(Document layout analysis data)
.....
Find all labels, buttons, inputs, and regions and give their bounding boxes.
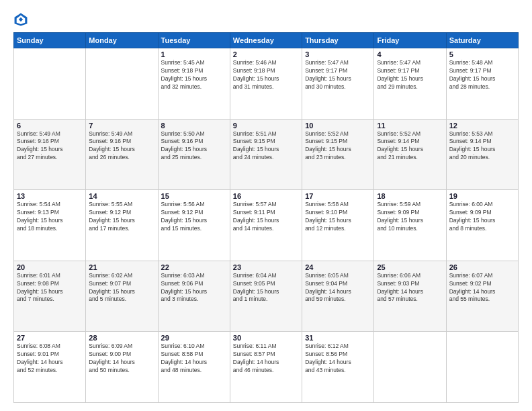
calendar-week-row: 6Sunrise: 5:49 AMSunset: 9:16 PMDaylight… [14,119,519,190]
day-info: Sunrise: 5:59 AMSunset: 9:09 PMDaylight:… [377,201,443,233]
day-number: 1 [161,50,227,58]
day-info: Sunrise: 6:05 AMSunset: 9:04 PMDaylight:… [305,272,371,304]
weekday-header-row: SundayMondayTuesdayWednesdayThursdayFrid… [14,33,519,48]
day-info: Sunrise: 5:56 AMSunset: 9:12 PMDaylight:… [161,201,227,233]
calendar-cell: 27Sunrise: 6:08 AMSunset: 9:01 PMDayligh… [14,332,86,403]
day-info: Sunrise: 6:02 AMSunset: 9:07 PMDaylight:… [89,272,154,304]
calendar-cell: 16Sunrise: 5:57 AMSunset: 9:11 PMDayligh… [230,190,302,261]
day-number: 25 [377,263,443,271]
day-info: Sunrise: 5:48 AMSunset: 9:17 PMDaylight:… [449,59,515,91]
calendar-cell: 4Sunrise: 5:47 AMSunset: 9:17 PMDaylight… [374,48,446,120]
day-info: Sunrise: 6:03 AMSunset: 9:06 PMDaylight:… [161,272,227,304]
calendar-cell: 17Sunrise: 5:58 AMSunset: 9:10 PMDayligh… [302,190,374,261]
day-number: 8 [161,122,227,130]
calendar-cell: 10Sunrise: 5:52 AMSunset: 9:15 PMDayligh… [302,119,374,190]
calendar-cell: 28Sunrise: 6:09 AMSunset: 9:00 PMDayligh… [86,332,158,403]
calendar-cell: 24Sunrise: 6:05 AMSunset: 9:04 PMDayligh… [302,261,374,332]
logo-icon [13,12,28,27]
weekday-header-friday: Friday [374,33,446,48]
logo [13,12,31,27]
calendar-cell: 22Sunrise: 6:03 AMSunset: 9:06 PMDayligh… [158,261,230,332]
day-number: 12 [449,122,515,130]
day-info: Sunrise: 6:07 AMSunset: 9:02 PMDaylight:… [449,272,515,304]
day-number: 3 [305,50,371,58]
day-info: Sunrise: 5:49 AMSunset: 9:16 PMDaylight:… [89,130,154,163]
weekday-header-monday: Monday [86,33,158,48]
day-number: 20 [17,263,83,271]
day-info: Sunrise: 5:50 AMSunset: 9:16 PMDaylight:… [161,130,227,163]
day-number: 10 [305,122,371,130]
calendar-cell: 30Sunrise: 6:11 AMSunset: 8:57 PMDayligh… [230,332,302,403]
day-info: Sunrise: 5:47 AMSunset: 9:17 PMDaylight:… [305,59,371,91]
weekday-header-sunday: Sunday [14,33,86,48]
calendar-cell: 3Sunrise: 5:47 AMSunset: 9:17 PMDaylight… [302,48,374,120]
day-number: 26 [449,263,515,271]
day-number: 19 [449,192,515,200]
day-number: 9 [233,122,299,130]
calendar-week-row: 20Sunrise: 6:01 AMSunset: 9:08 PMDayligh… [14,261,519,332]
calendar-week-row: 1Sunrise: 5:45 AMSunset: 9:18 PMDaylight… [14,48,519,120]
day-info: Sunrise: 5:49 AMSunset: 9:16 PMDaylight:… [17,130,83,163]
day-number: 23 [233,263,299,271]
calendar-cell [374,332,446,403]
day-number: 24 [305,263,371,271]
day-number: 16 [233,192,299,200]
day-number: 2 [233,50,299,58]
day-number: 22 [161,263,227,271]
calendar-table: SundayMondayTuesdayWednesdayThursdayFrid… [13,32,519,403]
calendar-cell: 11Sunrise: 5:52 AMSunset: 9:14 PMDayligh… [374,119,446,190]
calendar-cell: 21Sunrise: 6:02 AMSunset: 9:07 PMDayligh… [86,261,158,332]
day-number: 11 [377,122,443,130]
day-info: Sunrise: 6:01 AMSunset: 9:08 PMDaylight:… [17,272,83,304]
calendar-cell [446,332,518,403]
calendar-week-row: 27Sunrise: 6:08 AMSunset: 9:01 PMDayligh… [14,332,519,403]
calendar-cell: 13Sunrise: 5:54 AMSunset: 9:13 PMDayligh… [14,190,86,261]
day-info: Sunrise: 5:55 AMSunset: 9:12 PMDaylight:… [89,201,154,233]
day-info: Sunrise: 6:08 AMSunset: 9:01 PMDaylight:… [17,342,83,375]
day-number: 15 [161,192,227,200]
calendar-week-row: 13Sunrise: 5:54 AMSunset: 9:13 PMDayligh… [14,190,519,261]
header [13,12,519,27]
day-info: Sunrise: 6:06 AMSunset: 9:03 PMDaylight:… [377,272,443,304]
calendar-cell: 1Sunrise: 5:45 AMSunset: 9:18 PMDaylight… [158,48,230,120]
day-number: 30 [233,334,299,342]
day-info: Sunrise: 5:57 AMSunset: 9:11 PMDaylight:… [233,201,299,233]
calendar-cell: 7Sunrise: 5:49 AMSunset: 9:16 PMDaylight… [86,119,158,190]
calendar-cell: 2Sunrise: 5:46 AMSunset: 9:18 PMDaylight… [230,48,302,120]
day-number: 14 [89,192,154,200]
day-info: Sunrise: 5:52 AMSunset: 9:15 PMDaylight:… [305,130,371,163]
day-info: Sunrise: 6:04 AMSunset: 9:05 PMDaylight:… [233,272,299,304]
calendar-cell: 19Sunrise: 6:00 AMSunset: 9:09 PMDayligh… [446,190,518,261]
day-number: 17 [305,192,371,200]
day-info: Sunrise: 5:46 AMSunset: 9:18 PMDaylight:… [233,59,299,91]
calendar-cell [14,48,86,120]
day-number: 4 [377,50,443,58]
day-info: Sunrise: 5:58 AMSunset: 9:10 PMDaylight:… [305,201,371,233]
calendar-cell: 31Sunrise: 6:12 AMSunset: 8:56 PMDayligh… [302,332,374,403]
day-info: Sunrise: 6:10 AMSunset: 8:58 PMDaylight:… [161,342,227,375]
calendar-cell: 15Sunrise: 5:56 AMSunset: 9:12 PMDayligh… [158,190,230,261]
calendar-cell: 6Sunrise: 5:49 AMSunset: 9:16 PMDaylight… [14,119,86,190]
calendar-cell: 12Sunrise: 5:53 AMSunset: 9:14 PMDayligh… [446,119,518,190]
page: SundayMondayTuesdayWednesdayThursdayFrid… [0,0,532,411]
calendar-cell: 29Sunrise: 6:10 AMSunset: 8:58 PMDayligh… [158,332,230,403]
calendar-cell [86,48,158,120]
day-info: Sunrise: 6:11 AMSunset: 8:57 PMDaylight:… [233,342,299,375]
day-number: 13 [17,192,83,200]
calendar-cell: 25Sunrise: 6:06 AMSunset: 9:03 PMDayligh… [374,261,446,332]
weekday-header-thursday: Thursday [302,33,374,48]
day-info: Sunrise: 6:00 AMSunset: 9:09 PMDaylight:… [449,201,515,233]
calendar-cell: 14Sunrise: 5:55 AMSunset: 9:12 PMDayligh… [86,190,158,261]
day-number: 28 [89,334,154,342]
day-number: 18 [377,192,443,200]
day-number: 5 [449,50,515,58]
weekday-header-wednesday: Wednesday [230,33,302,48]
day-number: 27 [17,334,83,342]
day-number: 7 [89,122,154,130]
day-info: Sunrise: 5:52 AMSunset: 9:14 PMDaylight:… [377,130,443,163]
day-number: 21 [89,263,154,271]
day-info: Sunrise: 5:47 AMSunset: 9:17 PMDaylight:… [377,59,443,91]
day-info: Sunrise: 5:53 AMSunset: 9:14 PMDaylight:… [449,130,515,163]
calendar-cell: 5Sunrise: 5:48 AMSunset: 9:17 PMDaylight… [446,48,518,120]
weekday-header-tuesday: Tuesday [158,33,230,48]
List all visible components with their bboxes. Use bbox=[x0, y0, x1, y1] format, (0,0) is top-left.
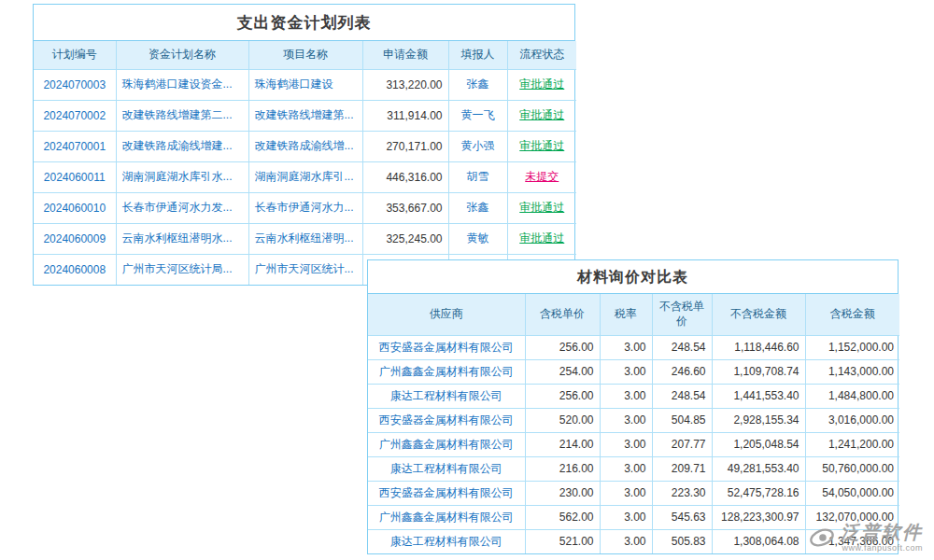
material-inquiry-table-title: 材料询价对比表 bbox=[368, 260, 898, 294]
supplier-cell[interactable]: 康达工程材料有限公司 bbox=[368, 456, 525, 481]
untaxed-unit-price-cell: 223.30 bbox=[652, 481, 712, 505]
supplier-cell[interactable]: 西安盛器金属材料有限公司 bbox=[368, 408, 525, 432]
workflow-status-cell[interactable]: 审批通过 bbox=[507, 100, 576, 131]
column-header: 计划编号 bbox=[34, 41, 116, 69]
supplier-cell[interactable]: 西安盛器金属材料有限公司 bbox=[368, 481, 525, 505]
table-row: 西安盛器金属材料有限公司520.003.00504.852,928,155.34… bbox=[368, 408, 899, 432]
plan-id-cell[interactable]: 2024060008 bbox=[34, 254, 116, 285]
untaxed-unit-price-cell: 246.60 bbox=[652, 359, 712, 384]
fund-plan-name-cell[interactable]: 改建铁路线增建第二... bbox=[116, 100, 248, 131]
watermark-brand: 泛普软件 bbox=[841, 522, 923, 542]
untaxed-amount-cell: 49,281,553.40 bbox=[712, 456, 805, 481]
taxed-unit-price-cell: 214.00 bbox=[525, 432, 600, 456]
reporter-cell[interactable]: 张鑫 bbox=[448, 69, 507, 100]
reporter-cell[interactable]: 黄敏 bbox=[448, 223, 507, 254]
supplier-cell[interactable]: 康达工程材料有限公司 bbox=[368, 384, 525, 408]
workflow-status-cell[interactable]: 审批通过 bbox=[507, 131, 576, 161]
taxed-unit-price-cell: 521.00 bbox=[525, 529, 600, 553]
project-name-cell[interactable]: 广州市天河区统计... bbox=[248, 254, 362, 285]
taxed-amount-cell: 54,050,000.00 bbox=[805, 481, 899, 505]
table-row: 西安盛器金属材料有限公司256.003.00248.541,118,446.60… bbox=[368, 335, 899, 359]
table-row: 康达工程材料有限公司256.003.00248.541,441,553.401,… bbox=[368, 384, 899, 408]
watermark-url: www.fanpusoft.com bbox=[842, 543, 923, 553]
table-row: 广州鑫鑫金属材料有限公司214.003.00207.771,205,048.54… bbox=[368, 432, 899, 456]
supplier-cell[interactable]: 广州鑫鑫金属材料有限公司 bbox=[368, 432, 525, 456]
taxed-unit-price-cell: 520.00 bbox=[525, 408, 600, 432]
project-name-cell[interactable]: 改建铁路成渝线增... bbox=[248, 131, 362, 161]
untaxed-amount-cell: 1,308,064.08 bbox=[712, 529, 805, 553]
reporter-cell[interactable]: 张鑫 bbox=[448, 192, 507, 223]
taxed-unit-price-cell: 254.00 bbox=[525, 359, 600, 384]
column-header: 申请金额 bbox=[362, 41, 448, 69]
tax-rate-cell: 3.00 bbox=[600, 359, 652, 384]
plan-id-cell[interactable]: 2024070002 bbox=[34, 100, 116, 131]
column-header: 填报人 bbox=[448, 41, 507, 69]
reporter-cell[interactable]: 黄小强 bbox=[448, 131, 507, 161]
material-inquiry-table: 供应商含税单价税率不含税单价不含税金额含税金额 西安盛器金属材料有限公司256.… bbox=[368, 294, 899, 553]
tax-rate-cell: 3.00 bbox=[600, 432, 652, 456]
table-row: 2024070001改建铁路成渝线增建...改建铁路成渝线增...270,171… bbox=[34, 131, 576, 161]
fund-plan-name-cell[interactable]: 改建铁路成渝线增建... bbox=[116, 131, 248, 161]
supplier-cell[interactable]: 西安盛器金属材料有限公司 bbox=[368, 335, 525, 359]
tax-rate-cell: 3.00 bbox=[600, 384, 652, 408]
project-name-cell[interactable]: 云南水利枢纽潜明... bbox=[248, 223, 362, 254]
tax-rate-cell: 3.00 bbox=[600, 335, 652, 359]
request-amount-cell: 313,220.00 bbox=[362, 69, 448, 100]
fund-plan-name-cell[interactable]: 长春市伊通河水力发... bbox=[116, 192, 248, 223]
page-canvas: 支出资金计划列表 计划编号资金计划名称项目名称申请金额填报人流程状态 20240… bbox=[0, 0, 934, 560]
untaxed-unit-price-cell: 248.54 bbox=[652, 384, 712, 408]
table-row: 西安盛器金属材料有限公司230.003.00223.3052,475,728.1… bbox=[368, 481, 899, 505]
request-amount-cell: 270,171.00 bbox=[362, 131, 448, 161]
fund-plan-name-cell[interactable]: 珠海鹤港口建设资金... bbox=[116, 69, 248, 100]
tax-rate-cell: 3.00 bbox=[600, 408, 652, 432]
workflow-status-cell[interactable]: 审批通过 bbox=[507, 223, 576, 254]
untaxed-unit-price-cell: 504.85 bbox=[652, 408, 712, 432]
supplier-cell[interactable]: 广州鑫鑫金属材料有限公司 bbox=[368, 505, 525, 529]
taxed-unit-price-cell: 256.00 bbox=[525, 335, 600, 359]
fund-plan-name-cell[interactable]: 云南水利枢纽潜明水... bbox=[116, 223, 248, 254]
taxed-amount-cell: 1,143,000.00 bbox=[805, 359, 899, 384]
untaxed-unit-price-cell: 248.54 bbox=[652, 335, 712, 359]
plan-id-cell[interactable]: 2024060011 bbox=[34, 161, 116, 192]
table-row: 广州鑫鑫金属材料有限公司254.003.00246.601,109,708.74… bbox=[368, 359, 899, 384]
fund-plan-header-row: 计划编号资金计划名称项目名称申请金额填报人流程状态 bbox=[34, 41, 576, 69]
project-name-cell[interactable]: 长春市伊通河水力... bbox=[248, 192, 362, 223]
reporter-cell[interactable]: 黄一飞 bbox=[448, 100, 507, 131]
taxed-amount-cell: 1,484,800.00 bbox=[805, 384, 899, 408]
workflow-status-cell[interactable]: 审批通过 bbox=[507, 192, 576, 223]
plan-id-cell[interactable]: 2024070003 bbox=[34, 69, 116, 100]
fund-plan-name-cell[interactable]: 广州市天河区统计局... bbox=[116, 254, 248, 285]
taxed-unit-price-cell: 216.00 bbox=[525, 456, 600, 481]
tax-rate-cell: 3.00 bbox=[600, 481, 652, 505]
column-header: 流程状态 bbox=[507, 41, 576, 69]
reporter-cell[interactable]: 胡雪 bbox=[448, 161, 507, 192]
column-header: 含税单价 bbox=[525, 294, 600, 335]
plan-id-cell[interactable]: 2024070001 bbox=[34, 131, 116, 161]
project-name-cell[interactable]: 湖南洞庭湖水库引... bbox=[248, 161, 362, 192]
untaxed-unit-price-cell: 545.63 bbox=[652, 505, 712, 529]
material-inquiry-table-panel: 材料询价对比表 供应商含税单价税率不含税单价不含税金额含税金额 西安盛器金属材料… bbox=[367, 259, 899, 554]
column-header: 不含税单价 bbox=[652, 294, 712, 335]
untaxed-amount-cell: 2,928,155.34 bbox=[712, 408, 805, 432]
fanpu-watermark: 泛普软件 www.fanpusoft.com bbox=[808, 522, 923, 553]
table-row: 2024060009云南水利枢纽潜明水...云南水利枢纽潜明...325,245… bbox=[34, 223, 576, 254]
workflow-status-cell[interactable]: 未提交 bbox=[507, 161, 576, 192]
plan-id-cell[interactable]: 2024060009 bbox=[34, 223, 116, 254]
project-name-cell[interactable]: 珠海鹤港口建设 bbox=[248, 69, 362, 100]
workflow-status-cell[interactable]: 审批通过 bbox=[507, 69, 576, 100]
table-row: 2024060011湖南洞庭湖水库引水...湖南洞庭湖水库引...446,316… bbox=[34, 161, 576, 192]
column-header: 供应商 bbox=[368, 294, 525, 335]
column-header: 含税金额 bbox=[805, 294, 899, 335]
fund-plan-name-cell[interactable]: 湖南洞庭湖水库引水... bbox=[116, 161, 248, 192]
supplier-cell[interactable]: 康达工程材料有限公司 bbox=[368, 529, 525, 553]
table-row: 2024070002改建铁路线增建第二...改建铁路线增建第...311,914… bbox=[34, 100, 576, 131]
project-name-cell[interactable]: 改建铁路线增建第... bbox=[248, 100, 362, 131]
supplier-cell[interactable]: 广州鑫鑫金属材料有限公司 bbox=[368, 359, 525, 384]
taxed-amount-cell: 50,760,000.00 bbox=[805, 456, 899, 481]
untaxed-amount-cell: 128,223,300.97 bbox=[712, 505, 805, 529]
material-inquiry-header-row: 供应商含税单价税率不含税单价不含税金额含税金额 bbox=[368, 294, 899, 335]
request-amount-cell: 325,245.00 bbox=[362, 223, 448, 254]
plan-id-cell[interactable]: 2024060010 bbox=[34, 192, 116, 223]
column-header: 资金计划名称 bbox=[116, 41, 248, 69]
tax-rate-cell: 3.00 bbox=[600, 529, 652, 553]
.....
**WHAT YOU SHOULD DO**.
Where a line in the records above contains the string "material", copy that line.

**SOLUTION FOR THIS TASK**.
material-inquiry-table-title: 材料询价对比表 bbox=[368, 260, 898, 294]
material-inquiry-table: 供应商含税单价税率不含税单价不含税金额含税金额 西安盛器金属材料有限公司256.… bbox=[368, 294, 899, 553]
material-inquiry-table-panel: 材料询价对比表 供应商含税单价税率不含税单价不含税金额含税金额 西安盛器金属材料… bbox=[367, 259, 899, 554]
material-inquiry-header-row: 供应商含税单价税率不含税单价不含税金额含税金额 bbox=[368, 294, 899, 335]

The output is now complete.